In this article, we’ll break down how the number of years you can expect from your carpet and some steps you can take to extend its lifespan.
Factors that Contribute to Carpet Lifespan
Since there are a huge number of factors that contribute to carpet wear, the average lifespan is broad, between 5 and 15 years. Your carpet’s lifespan is highly dependent on the use that you put it through, as well as how well you take care of it.
Instead of “wearing out,” carpet will usually “ugly out” first. Typically, there needs to be at least a 10% loss of fiber within five or ten years for the warranty to cover a carpet wearing out. Technically, most synthetic fibers will not wear out but will mat or soil. Matting is caused by heavy foot traffic, improper carpet care, and improper cushioning. Soiling, unlike staining, is not necessarily caused by spilling something but is often caused by dirt and grime. To ensure your carpet will not “ugly out,” it is best to consider the Fiber Type, Density, Pile Height, Foot Traffic, and Maintenance when making your choice.

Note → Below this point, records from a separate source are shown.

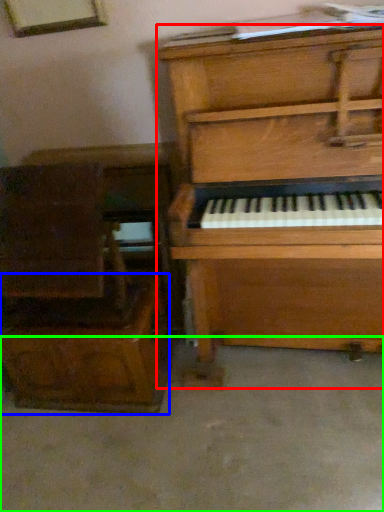 Question: Which is nearer to the piano (highlighted by a red box)? drawer (highlighted by a blue box) or concrete (highlighted by a green box).

Choices:
 (A) drawer
 (B) concrete

Answer: (A) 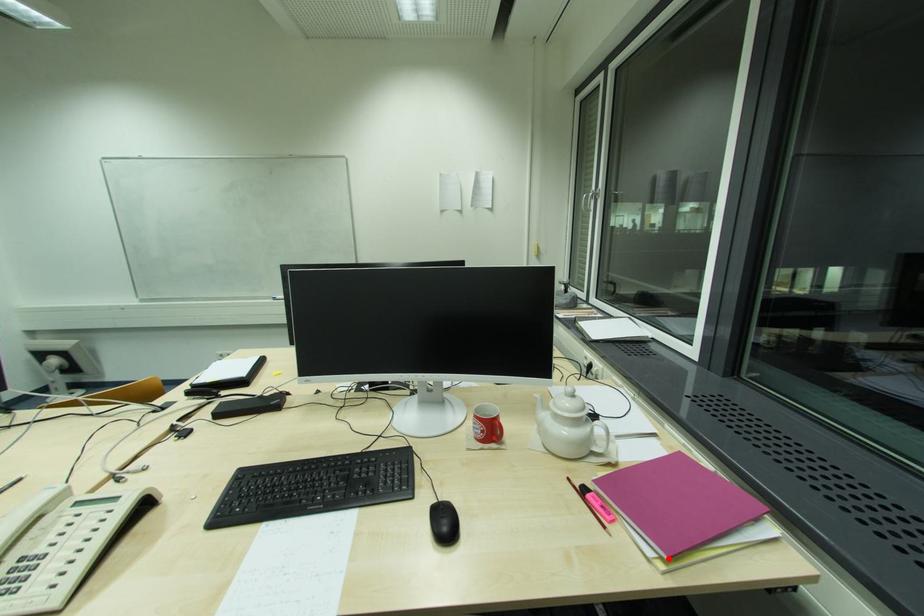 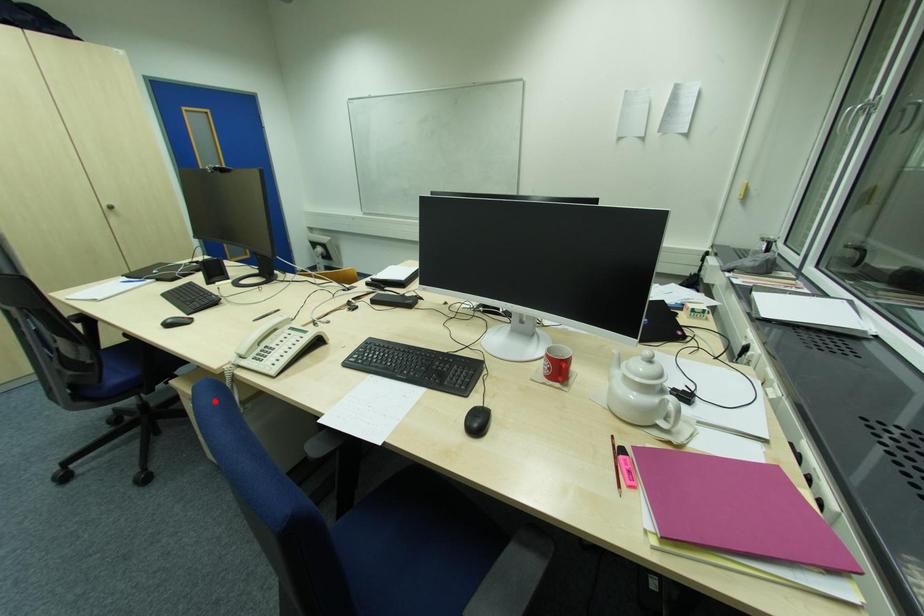 I am providing you with two images of the same scene from different viewpoints. A red point is marked on the first image and another point is marked on the second image. Does the point marked in image1 correspond to the same location as the one in image2?

No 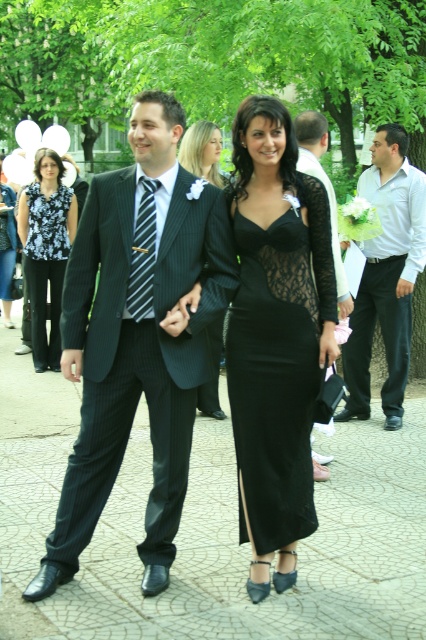 Question: Which of the following is the closest to the observer?

Choices:
 (A) (60, 268)
 (B) (189, 131)
 (C) (347, 294)
 (D) (238, 488)

Answer: (D)

Question: Is floral print blouse at center bigger than black lace dress at center?

Choices:
 (A) yes
 (B) no

Answer: (A)

Question: Is matte black suit at center further to the viewer compared to black lace dress at center?

Choices:
 (A) no
 (B) yes

Answer: (B)

Question: Which of the following is the closest to the observer?

Choices:
 (A) (419, 189)
 (B) (37, 296)
 (C) (152, 220)

Answer: (C)

Question: Which object appears farthest from the camera in this image?

Choices:
 (A) pinstriped fabric tie at center
 (B) floral print blouse at center

Answer: (B)

Question: Does matte black suit at center appear under matte black dress at center?

Choices:
 (A) no
 (B) yes

Answer: (B)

Above all, the quality and workmanship that went into your carpet will also determine its longevity. By investing in high-quality carpets, you’ll be assured that you’re receiving a product that’s built to last.
Carpet Fibers Used
The material used in the construction of your carpet plays a major role in your carpet’s longevity. Typically, there are four main types of fibers used:
- Nylon: Nylon is used in up to 90% of residential carpet installations, and is primarily chosen for its impressive durability. Nylon can last upwards of 15 years, making it one of the longest-lasting types of carpet.
- Olefin: Olefin, or polypropylene, often considered to be synthetic wool, is another durable carpet fiber used in many commercial applications. It has a slightly shorter lifespan but is also more affordable.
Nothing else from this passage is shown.